Friday, May 30, 2008

Hypermiling

As gas approaches a national average of $4 per gallon, everyone is looking for ways to reduce fuel costs. The most obvious solution is to purchase a more efficient car, possibly a hybrid. But if you have to buy a new car to achieve greater fuel economy, are you really saving any money? Probably not. Hybrids ain't cheap and trading in one car for another is almost always a big money loser (and often counter-productive).

So what to do? How about fixing the way you drive right now and saving just as much gas as you would by switching to a hybrid? You need to try hypermiling. Hypermiling is pretty simple actually. The gist of the concept is that you should change the way you drive to be more efficient. Accelerate more slowly. Use your brakes less. Try to avoid red lights. And most importantly, track your fuel economy so you can see how you're doing! According to CNN, if you follow the basic steps outlined at hypermiling.com, you can increase your gas mileage by 35 percent. If you get really serious, you can be like this guy and get 70 mpg out of your Honda Civic (OK, that requires a bit of body work as well)!
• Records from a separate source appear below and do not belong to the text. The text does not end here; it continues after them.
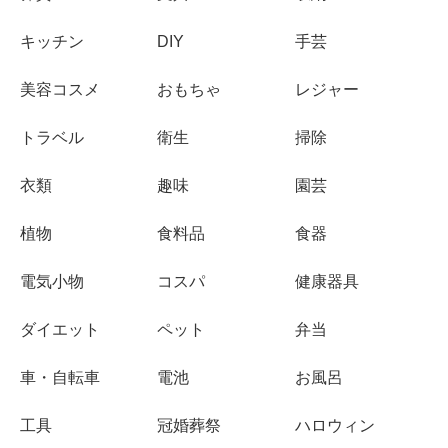
キッチン
DIY
手芸
美容コスメ
おもちゃ
レジャー
トラベル
衛生
掃除
衣類
趣味
園芸
植物
食料品
食器
電気小物
コスパ
健康器具
ダイエット
ペット
弁当
車・自転車
電池
お風呂
工具
冠婚葬祭
ハロウィン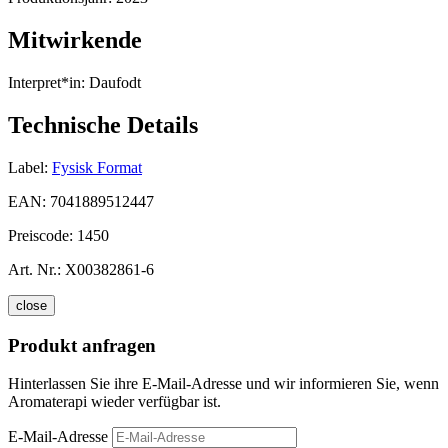
Mitwirkende
Interpret*in:
Daufodt
Technische Details
Label:
Fysisk Format
EAN:
7041889512447
Preiscode:
1450
Art. Nr.:
X00382861-6
close
Produkt anfragen
Hinterlassen Sie ihre E-Mail-Adresse und wir informieren Sie, wenn
Aromaterapi wieder verfügbar ist.
E-Mail-Adresse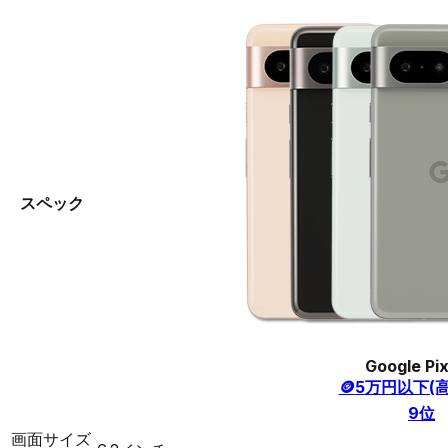
スペック
Google Pix
🪙
5万円以下(
9
位
画面サイズ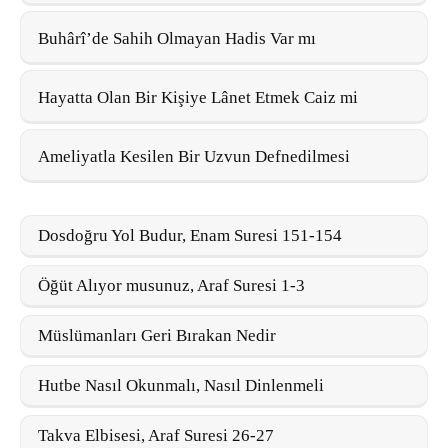
Buhârî’de Sahih Olmayan Hadis Var mı
Hayatta Olan Bir Kişiye Lânet Etmek Caiz mi
Ameliyatla Kesilen Bir Uzvun Defnedilmesi
Dosdoğru Yol Budur, Enam Suresi 151-154
Öğüt Alıyor musunuz, Araf Suresi 1-3
Müslümanları Geri Bırakan Nedir
Hutbe Nasıl Okunmalı, Nasıl Dinlenmeli
Takva Elbisesi, Araf Suresi 26-27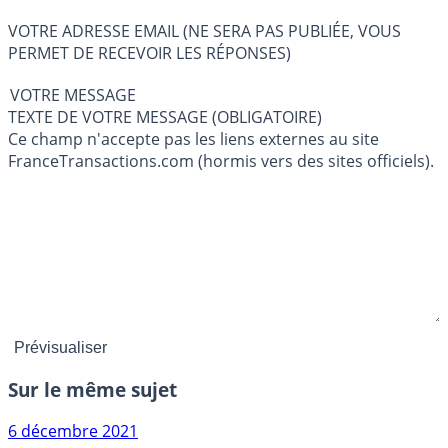
VOTRE ADRESSE EMAIL (NE SERA PAS PUBLIÉE, VOUS
PERMET DE RECEVOIR LES RÉPONSES)
VOTRE MESSAGE
TEXTE DE VOTRE MESSAGE (OBLIGATOIRE)
Ce champ n'accepte pas les liens externes au site
FranceTransactions.com (hormis vers des sites officiels).
Sur le même sujet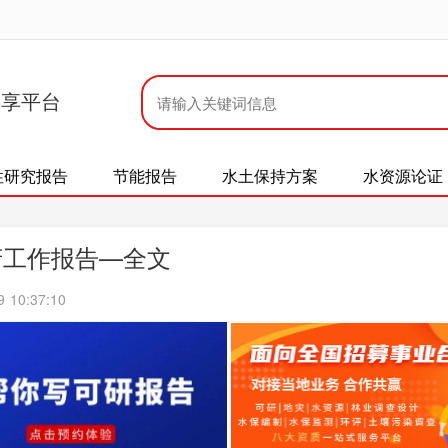
共享平台
性研究报告
节能报告
水土保持方案
水资源论证
府工作报告—全文
10:37:10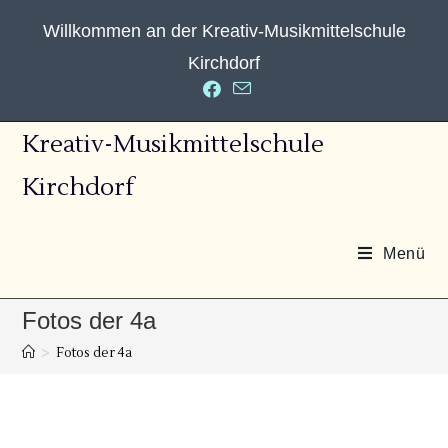
Zum
Willkommen an der Kreativ-Musikmittelschule
Inhalt
springen
Kirchdorf
Kreativ-Musikmittelschule
Kirchdorf
Menü
Fotos der 4a
>
Fotos der 4a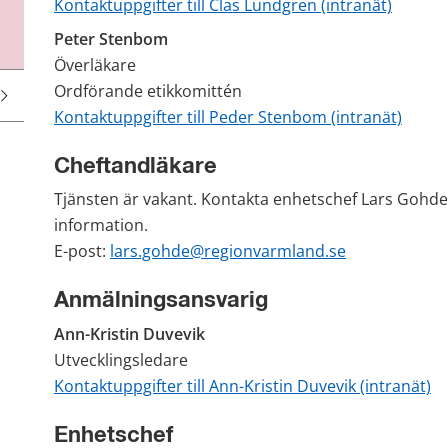
Kontaktuppgifter till Clas Lundgren (intranät)
Peter Stenbom
Överläkare 
Ordförande etikkomittén 
Kontaktuppgifter till Peder Stenbom (intranät)
Cheftandläkare
Tjänsten är vakant. Kontakta enhetschef Lars Gohde,
information.
E-post: 
lars.gohde@regionvarmland.se
Anmälningsansvarig
Ann-Kristin Duvevik
Utvecklingsledare
Kontaktuppgifter till Ann-Kristin Duvevik (intranät)
Enhetschef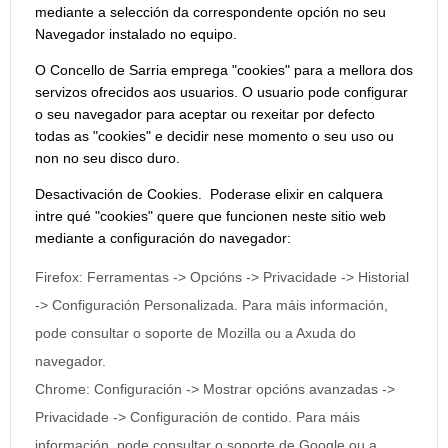
mediante a selección da correspondente opción no seu
Navegador instalado no equipo.
O Concello de Sarria emprega "cookies" para a mellora dos
servizos ofrecidos aos usuarios. O usuario pode configurar
o seu navegador para aceptar ou rexeitar por defecto
todas as "cookies" e decidir nese momento o seu uso ou
non no seu disco duro.
Desactivación de Cookies. Poderase elixir en calquera
intre qué "cookies" quere que funcionen neste sitio web
mediante a configuración do navegador:
Firefox: Ferramentas -> Opcións -> Privacidade -> Historial
-> Configuración Personalizada. Para máis información,
pode consultar o soporte de Mozilla ou a Axuda do
navegador.
Chrome: Configuración -> Mostrar opcións avanzadas ->
Privacidade -> Configuración de contido. Para máis
información, pode consultar o soporte de Google ou a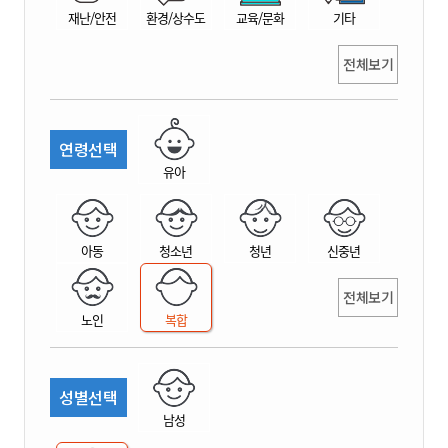
재난/안전
환경/상수도
교육/문화
기타
전체보기
연령선택
유아
아동
청소년
청년
신중년
전체보기
노인
복합
성별선택
남성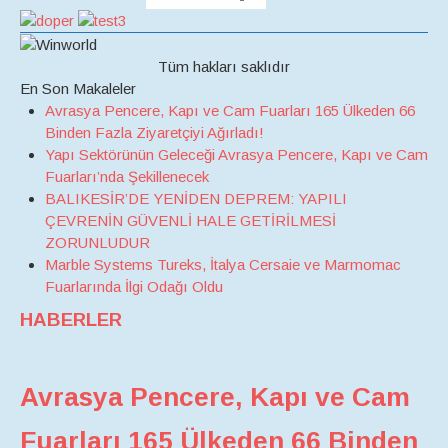
Tüm hakları saklıdır
En Son Makaleler
Avrasya Pencere, Kapı ve Cam Fuarları 165 Ülkeden 66
Binden Fazla Ziyaretçiyi Ağırladı!
Yapı Sektörünün Geleceği Avrasya Pencere, Kapı ve Cam
Fuarları’nda Şekillenecek
BALIKESİR’DE YENİDEN DEPREM: YAPILI
ÇEVRENİN GÜVENLİ HALE GETİRİLMESİ
ZORUNLUDUR
Marble Systems Tureks, İtalya Cersaie ve Marmomac
Fuarlarında İlgi Odağı Oldu
HABERLER
Avrasya Pencere, Kapı ve Cam
Fuarları 165 Ülkeden 66 Binden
One really cool side benefit of hypermiling, is that some of the techniques can actually reduce traffic congestion, helping everyone on the road, not just you. If that sounds preposterous, check out this paper on reducing "traffic waves" by maintaining a generous gap with the cars in front of you. If you keep at least a two-second gap, you can greatly reduce the number of times you have to quickly brake. Each time you brake in traffic, you force the car behind you to brake as well, and the car behind them, etc. Every time that happens, it compresses traffic at that spot, making a small, compressed "wave" in the flow of cars. If you instead cruise along with a buffer in front of you, you can ignore some of the annoying little stops that you normally encounter in heavy traffic. If you don't have to brake, then neither do the cars behind you - suddenly that "wave" of slowed (or stopped) cars goes away. Just one car can make a huge difference. Read the article to get a clearer picture, because it can be a bit difficult to describe.

Sunday, May 18, 2008

$2.99 Gas for 3 Years

How would you like to pay $3 per gallon for gas for the next three years? Steven Levitt's Freakonomics blog introduces this as new deal for Chrysler customers. Basically, this is just one of a handful of "financing" deals Chrysler customers could choose. So, if they want the deal on gas, they'll have to pass up the normal cash back or lower loan rates they might have otherwise taken.

I agree with Levitt that this appears to be a brilliant marketing ploy by Chrysler. I find it hard to believe that it'll cost Chrysler any more than its other incentives. (In fact, I'd bet it ends up costing them less per customer.) And the price of gas is constantly in the news, perhaps inflating its importance in drivers' eyes. So, maybe this promotion gets some incremental car buyers in Chrysler showrooms.

Saturday, May 3, 2008

Nissan's Carlos Ghosn Bullish on EVs

TWSJ reported yesterday that Nissan plans to introduce electric vehicles (EVs) to the U.S. and Japanese markets by 2010, and globally by 2012.

The article cites some interesting comments by Nissan's CEO, Carlos Ghosn, as well. Specifically, Ghosn is preparing Nissan for what he believes will be a "mass market" for EVs in 2012. His belief stems from expectations for continued high oil prices, increased environmental awareness by consumers, and breakthroughs in battery technologies.

Interestingly, he also sizes the initial EV market around 10 million vehicles, the number of vehicles used for shorter commutes in big cities around the world.